**Try it**: The answer must consist only of the lines from the line with "SD MIN 1 Bagi" to the line with "Why Choose versaSRS? (71, 2497)", both included, exactly as they stand below.

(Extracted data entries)
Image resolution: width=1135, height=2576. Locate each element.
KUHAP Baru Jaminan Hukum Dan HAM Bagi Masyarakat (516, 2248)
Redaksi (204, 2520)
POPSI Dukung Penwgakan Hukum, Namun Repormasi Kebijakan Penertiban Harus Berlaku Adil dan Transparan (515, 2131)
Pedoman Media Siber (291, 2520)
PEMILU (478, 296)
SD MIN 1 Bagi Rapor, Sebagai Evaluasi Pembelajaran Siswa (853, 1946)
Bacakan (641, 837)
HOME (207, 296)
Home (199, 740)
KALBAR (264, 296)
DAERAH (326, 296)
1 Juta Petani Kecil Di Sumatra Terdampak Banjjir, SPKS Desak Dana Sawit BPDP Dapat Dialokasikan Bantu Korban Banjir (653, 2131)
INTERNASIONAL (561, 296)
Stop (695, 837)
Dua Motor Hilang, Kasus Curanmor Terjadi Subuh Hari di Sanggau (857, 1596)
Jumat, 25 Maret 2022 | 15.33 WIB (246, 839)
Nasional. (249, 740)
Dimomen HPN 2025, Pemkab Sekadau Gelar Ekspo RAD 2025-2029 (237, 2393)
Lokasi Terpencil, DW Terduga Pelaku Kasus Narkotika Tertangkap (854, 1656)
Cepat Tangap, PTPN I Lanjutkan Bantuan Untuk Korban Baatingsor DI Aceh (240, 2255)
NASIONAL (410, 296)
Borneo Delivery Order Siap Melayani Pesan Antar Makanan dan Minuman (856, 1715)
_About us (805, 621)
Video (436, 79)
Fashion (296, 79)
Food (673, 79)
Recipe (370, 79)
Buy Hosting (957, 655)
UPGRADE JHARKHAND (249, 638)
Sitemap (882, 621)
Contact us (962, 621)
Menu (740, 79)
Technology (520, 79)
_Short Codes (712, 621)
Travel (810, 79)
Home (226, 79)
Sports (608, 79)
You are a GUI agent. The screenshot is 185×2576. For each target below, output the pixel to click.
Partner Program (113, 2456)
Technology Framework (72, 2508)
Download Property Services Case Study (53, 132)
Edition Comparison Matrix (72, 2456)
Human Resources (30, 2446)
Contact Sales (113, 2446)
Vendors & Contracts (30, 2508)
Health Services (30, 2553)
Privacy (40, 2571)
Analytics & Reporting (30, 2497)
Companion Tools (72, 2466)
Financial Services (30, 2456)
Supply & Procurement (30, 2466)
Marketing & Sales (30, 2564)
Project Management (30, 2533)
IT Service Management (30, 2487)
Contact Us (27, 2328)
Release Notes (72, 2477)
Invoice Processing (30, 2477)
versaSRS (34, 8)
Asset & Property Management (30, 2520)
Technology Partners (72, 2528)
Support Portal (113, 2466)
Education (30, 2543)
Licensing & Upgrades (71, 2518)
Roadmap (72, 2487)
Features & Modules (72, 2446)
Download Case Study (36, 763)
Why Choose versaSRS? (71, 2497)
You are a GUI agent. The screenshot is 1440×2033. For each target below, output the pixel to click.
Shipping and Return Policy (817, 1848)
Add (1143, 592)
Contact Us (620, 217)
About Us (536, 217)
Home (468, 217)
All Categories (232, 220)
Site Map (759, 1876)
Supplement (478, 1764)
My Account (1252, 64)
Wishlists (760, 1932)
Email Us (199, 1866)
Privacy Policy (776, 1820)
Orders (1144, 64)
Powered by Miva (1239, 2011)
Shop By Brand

**Solution**:
SD MIN 1 Bagi Rapor, Sebagai Evaluasi Pembelajaran Siswa (853, 1946)
Bacakan (641, 837)
HOME (207, 296)
Home (199, 740)
KALBAR (264, 296)
DAERAH (326, 296)
1 Juta Petani Kecil Di Sumatra Terdampak Banjjir, SPKS Desak Dana Sawit BPDP Dapat Dialokasikan Bantu Korban Banjir (653, 2131)
INTERNASIONAL (561, 296)
Stop (695, 837)
Dua Motor Hilang, Kasus Curanmor Terjadi Subuh Hari di Sanggau (857, 1596)
Jumat, 25 Maret 2022 | 15.33 WIB (246, 839)
Nasional. (249, 740)
Dimomen HPN 2025, Pemkab Sekadau Gelar Ekspo RAD 2025-2029 (237, 2393)
Lokasi Terpencil, DW Terduga Pelaku Kasus Narkotika Tertangkap (854, 1656)
Cepat Tangap, PTPN I Lanjutkan Bantuan Untuk Korban Baatingsor DI Aceh (240, 2255)
NASIONAL (410, 296)
Borneo Delivery Order Siap Melayani Pesan Antar Makanan dan Minuman (856, 1715)
_About us (805, 621)
Video (436, 79)
Fashion (296, 79)
Food (673, 79)
Recipe (370, 79)
Buy Hosting (957, 655)
UPGRADE JHARKHAND (249, 638)
Sitemap (882, 621)
Contact us (962, 621)
Menu (740, 79)
Technology (520, 79)
_Short Codes (712, 621)
Travel (810, 79)
Home (226, 79)
Sports (608, 79)
You are a GUI agent. The screenshot is 185×2576. For each target below, output the pixel to click.
Partner Program (113, 2456)
Technology Framework (72, 2508)
Download Property Services Case Study (53, 132)
Edition Comparison Matrix (72, 2456)
Human Resources (30, 2446)
Contact Sales (113, 2446)
Vendors & Contracts (30, 2508)
Health Services (30, 2553)
Privacy (40, 2571)
Analytics & Reporting (30, 2497)
Companion Tools (72, 2466)
Financial Services (30, 2456)
Supply & Procurement (30, 2466)
Marketing & Sales (30, 2564)
Project Management (30, 2533)
IT Service Management (30, 2487)
Contact Us (27, 2328)
Release Notes (72, 2477)
Invoice Processing (30, 2477)
versaSRS (34, 8)
Asset & Property Management (30, 2520)
Technology Partners (72, 2528)
Support Portal (113, 2466)
Education (30, 2543)
Licensing & Upgrades (71, 2518)
Roadmap (72, 2487)
Features & Modules (72, 2446)
Download Case Study (36, 763)
Why Choose versaSRS? (71, 2497)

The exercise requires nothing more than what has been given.